Collins imaginaba cómo sería decírselo a Susan B. Anthony en 1872 mientras la esposaban por haber cometido el crimen de votar o cómo sería anunciarlo en la convención por los derechos de las mujeres en Seneca Falls en 1848. Pero Clinton contestó que le gustaría volver al pasado para contárselo a una mujer menos conocida: su madre, Dorothy Rodham, que murió en 2011.
Dorothy nació en Chicago el 4 de junio de 1919, el día que el Congreso aprobó la enmienda a la Constitución para que pudieran votar las mujeres, pero como muchas de su época tuvo una vida difícil de privaciones y sumisión. Sus padres la abandonaron. Con ocho años cruzó el país con una hermana más pequeña para vivir con unos abuelos que las cuidaron poco. Sobrevivió trabajando como niñera y asistenta, sufrió el no haber podido ir a la universidad y se casó con un hombre arisco.
“Ella era mi roca”, dijo Hillary Clinton en Brooklyn al proclamar su victoria en las primarias demócratas. Fue el único momento en el que se le quebró un poco la voz y tuvo que tragar saliva. La candidata hablaba despacio, estaba seria y hacía pausas tranquilas.
Estados Unidos, como España, ha superado siglos de discriminación y las mujeres de 2016 tienen una situación que hubieran envidiado las mujeres de su pasado. La persecución, el analfabetismo o el arrinconamiento social son lacras lejanas para la experiencia de millones. Pero la victoria de Hillary Clinton, probablemente la próxima presidenta del país más rico y poderoso del mundo, es un empujón también para sociedades avanzadas y aparentemente igualitarias donde perviven los restos del machismo histórico.
En febrero me sorprendió cuando varios seguidores de Bernie Sanders, incluido un joven universitario, me dijeron en Iowa que Estados Unidos no estaba preparado para una presidenta. Hace unas semanas, un seguidor español de Trump me soltó en Madrid lo inquietante que le parecía que Alemania y Estados Unidos fueran a tener a dos mujeres a la cabeza.
Especialmente en un país con una cultura tan machista como España la victoria de Hillary Clinton es un alivio. Para las mujeres que siguen cobrando menos por hacer el mismo trabajo, para aquéllas a las que les cuesta hacerse escuchar en las reuniones de hombres, para las que sufren a diario la condescendencia de cualquier señor por la calle. Para las que se asombran de cómo muchos colegas ni parpadean ante el machismo en la prensa y la política, para las que luchan para que se las juzgue más por lo que tienen que decir que por su aspecto. Para las que están cansadas de escuchar lecciones sobre qué tienen que hacer, para las que están hartas de ser un nicho en los debates de televisión o en las páginas de una revista. Para las que han asumido toda la responsabilidad familiar a cambio de nada. Para las Dorothys del presente y del pasado.
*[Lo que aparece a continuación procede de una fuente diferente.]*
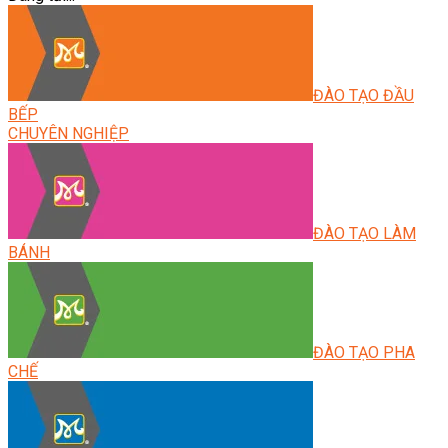
ĐÀO TẠO ĐẦU
BẾP
CHUYÊN NGHIỆP
ĐÀO TẠO LÀM
BÁNH
ĐÀO TẠO PHA
CHẾ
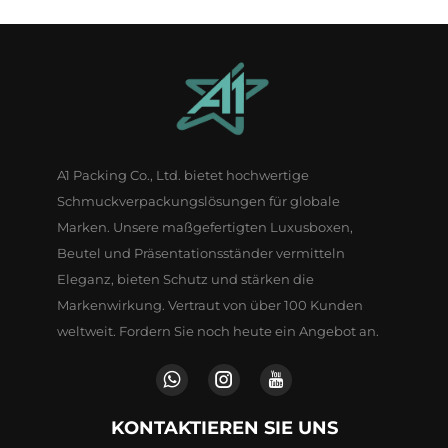
A1 Packing Co., Ltd. bietet hochwertige
Schmuckverpackungslösungen für globale
Marken. Unsere maßgefertigten Luxusboxen,
Beutel und Präsentationsständer vermitteln
Eleganz, bieten Schutz und stärken die
Markenwirkung. Vertraut von über 100 Kunden
weltweit. Fordern Sie noch heute ein Angebot an.
KONTAKTIEREN SIE UNS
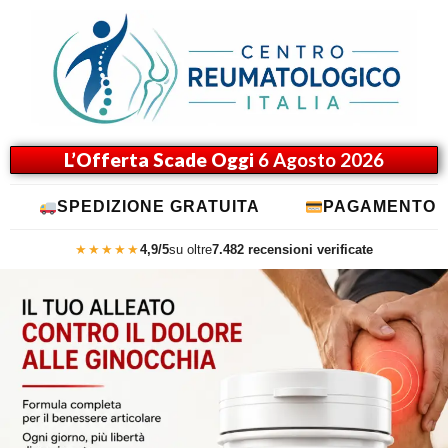
L’Offerta Scade Oggi
6 Agosto 2026
IZIONE GRATUITA
PAGAMENTO ALLA CONS
★★★★★
4,9/5
su oltre
7.482 recensioni verificate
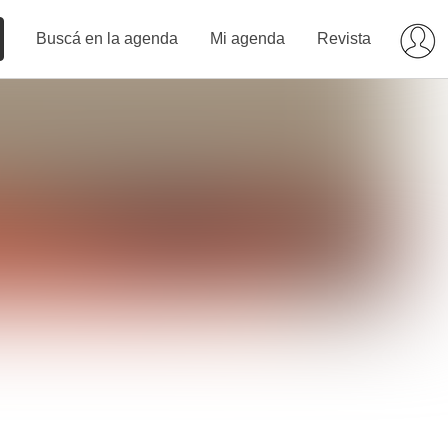
Buscá en la agenda
Mi agenda
Revista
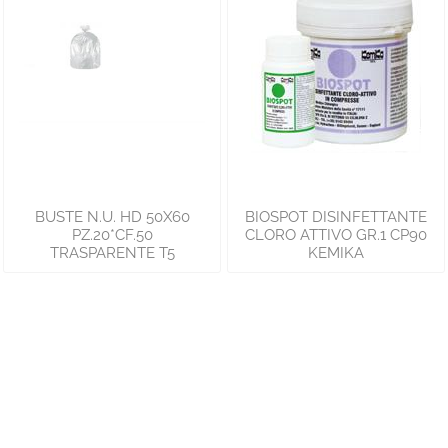
BUSTE N.U. HD 50X60
BIOSPOT DISINFETTANTE
PZ.20*CF.50
CLORO ATTIVO GR.1 CP90
TRASPARENTE T5
KEMIKA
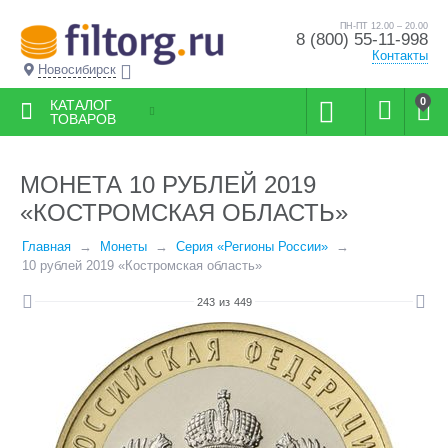
ПН-ПТ 12.00 – 20.00
8 (800) 55-11-998
Контакты
Новосибирск
0
КАТАЛОГ
ТОВАРОВ
МОНЕТА 10 РУБЛЕЙ 2019
«КОСТРОМСКАЯ ОБЛАСТЬ»
Главная
Монеты
Серия «Регионы России»
10 рублей 2019 «Костромская область»
243
из
449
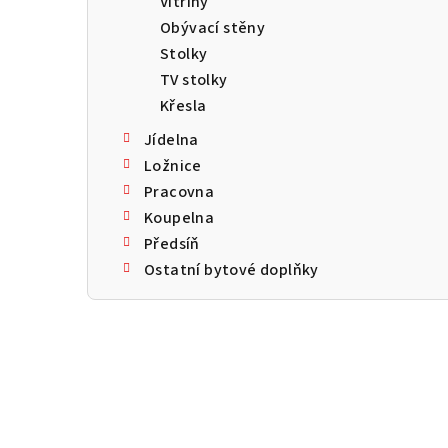
Vitríny
a
Obývací stěny
n
Stolky
TV stolky
n
Křesla
í
Jídelna
p
Ložnice
Pracovna
a
Koupelna
n
Předsíň
Ostatní bytové doplňky
e
l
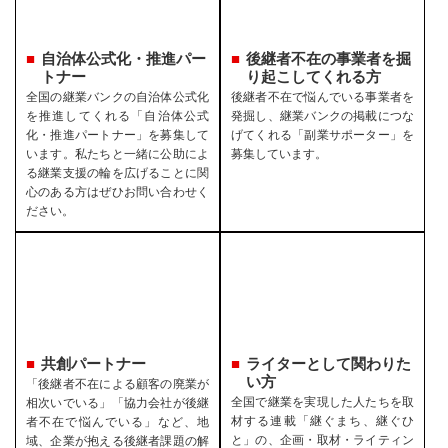
自治体公式化・推進パー
後継者不在の事業者を
掘
トナー
り起こしてくれる方
全国の継業バンクの自治体公式化
後継者不在で悩んでいる事業者を
を推進してくれる「自治体公式
発掘し、継業バンクの掲載につな
化・推進パートナー」を募集して
げてくれる「副業サポーター」を
います。私たちと一緒に公助によ
募集しています。
る継業支援の輪を広げることに関
心のある方はぜひお問い合わせく
ださい。
共創パートナー
ライターとして関わりた
い方
「後継者不在による顧客の廃業が
全国で継業を実現した人たちを取
相次いでいる」「協力会社が後継
材する連載「継ぐまち、継ぐひ
者不在で悩んでいる」など、地
と」の、企画・取材・ライティン
域、企業が抱える後継者課題の解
Hillary Clinton no es una política “natural”, como ella misma ha reconocido. No tiene el magnetismo de Obama o la capacidad de contar historias de su marido. Es un caso de cómo mucha experiencia se puede convertir en demasiada. Lleva tantos años en la élite política que es difícil verla como una inspiración. Pero es emocionante imaginarla contándole a su madre que lo ha conseguido, que ha llegado a su meta después de ocho años o toda una vida. Es emocionante imaginar a Dorothy aconsejando a Hillary lo que le decía cuando era niña: “Demuéstrales que no tienes miedo”.